“A rose by any other name would smell as sweet.” Okay… so let’s call it a “booger”.
“Ah sweetie! Thank you for the dozen boogers! That is so romantic.”
Before I can plunge into my intended topic (made-up words), you must understand what a word is .
A word is a sound (or combination of sounds) that symbolizes and communicates a meaning. (The Free Dictionary)
This means that it can be considered a word if:
a. it is consistent over time to symbolize an object, idea, description
b. it communicates something to others (so words they echo are not true “words”)
Words for the animal that lives on a farm and makes milk
tao (mispronunciation of “cow”)
milk (if consistently called this)
Now, back to the main topic, why do children develop their own unique vocabulary? Why do they have words that very few comprehend? Why do parents remember these idiosyncratic words for years?
I’ve narrowed it down to a few reasons.
1. Oops! I misunderstood you again…
A 2006 LiveScience article states that babies attach the word you are saying with the item that interests them most, regardless of its label. So while mommy is excitedly showing Johnny the neighbors newborn child, Johnny is entranced by the bouncing Cocker Spaniel. “Baby” might encode in his mind for furry, four-legged creatures.
Here’s the hoot of the process though. Parents may not realize the child’s misinterpretation of the word for quite some time. Here’s a great story that was shared with me,
“Pork Chops” = “Hershey’s kisses”
When that one started, my son was 2 and asked for a pork chop. It was close to lunch, so I agreed and he ate them without saying another word. Mid-afternoon he again asked for a pork chop. “No, we already had those today and Mommy’s not going to make them again.” He went back to playing. Supper time rolls around and he asked AGAIN. Same answer. He started crying.

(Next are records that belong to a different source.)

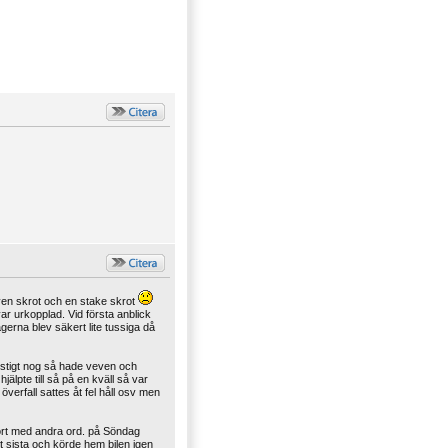
veven skrot och en stake skrot
ar urkopplad. Vid första anblick
agerna blev säkert lite tussiga då
onstigt nog så hade veven och
älpte till så på en kväll så var
verfall sattes åt fel håll osv men
jort med andra ord. på Söndag
t sista och körde hem bilen igen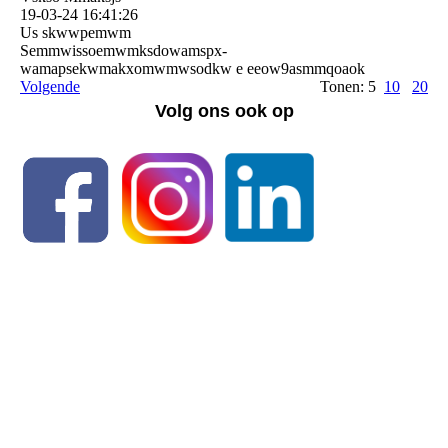
19-03-24
16:41:26
Us skwwpemwm
Semmwissoemwmksdowamspx­
wamapsekwmakxomwmwsodkw e eeow9asmmqoaok
Volgende
Tonen: 5
10
20
Volg ons ook op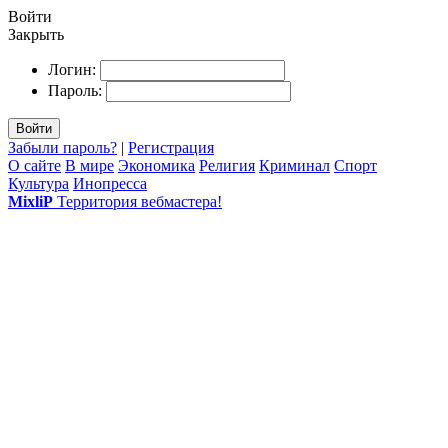
Войти
Закрыть
Логин:
Пароль:
Войти
Забыли пароль?
|
Регистрация
О сайте
В мире
Экономика
Религия
Криминал
Спорт
Культура
Инопресса
MixliP
Территория вебмастера!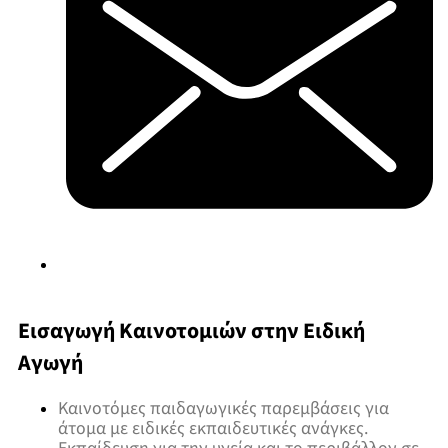
Εισαγωγή Καινοτομιών στην Ειδική
Αγωγή
Καινοτόμες παιδαγωγικές παρεμβάσεις για
άτομα με ειδικές εκπαιδευτικές ανάγκες.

My husband came in to talk to him and he finally said, “I SHOW you, Daddy!” He had my husband open the freezer for him and then pointed at my “secret” (or so I thought!) stash of Hershey’s kisses. “Pork chops!”

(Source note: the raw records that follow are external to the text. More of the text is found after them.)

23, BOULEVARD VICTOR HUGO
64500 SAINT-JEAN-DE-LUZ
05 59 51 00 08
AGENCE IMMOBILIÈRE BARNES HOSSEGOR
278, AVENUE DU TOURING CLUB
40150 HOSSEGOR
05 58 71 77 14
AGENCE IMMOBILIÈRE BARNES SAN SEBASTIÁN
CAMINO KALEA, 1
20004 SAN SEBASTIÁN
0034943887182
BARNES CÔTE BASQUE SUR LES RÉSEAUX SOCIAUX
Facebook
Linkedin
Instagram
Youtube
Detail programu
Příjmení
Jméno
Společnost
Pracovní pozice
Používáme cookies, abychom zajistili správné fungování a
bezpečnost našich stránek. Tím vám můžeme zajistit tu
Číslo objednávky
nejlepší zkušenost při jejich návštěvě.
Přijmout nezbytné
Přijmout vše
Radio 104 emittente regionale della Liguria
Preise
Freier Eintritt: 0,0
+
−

He’s almost 6 now and I’m still not sure which he’s asking for if he says it–chocolate or meat? I know which one *I* would pick.
Some words are understood, found endearing, and incorporated as part of the family vocabulary. A few years ago, my aunt took my cousin and her one year old son to Disneyland. What caught his attention there? The rides? The balloons? The massive cartoon characters walking around the park? No. His doting grandma of course! But what word did he hear? “Minnie”.

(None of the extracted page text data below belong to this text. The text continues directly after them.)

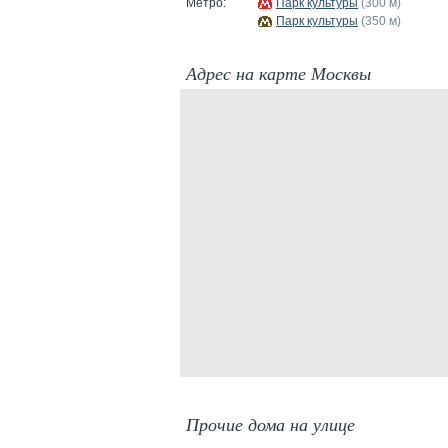
Метро:
Парк культуры
(300 м)
Парк культуры
(350 м)
Адрес на карте Москвы
Прочие дома на улице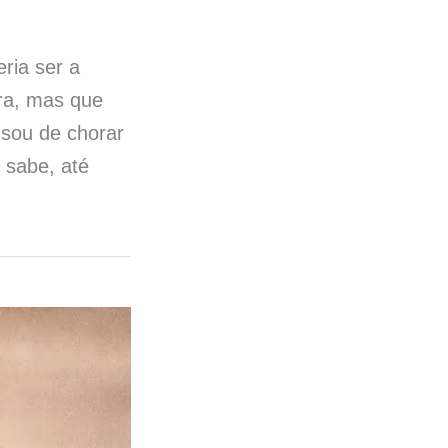
ria ser a
ora, mas que
 sou de chorar
 sabe, até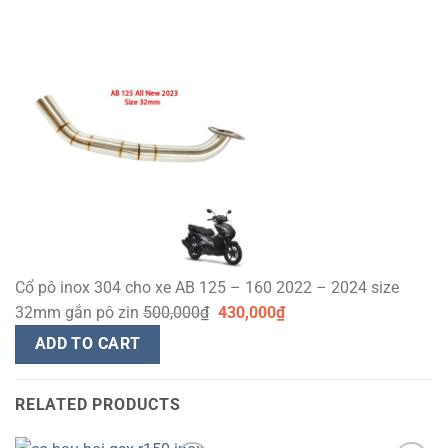
Cổ pô inox 304 cho xe AB 125 – 160 2022 – 2024 size
32mm gắn pô zin
500,000
₫
430,000
₫
ADD TO CART
RELATED PRODUCTS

So he attached the word “Minnie” to his grandma. And Minnie she became. The family thought this was adorable and started calling her “Minnie” as well. Now she is “Minnie” to all of her family.
2. I tot I taw a puddy tat!
The important objects and people in children’s lives don’t always have names that are easy to pronounce. It was no accident that easy sounds become children’s early words (mama, dada, baby). But naming the older sister “Veronica”? Um… That’s a new name creation just waiting to happen! A few other names to avoid for the sake of future siblings: Kyle, Christina, George, and Oscar.
When you examine the developmental order of sound aquisition, many childhood mistakes are understandable. Consonant blends (“bring”), multisyllabic words (“pajamas”), and liquids (“r” and “l”) sounds comprise a large percentage of English words, yet are not developed until late preschool age and beyond. No wonder your toddler wants a you to “bing” (bring) him a “widduh nana” (little banana) while he is still in his “dama” (pajamas).
3. And she’ll have fun, fun, fun when her daddy takes the dictionary away!
Older children are notorious for making up words. They love to create their own secret vocabulary, or develop words that help explain what they are thinking or pretending. Sometimes these are words they’ve heard (but not understood) in adult conversation. A great example is when jenuinejen’s kids decided that a “fart” was when “someone helps someone else”. They declared that they were both each others’ “farts”. Awww. How sweet?!
Making up words is just entertaining. So fun, in fact that, one site lists a whole new “fun” lexicon which is filled with delightenment . Tolkien, J. K. Rowling, and Lewis Carrol have enriched the English language by providing us with new words, and therefore more ways to describe the world (real or otherwise).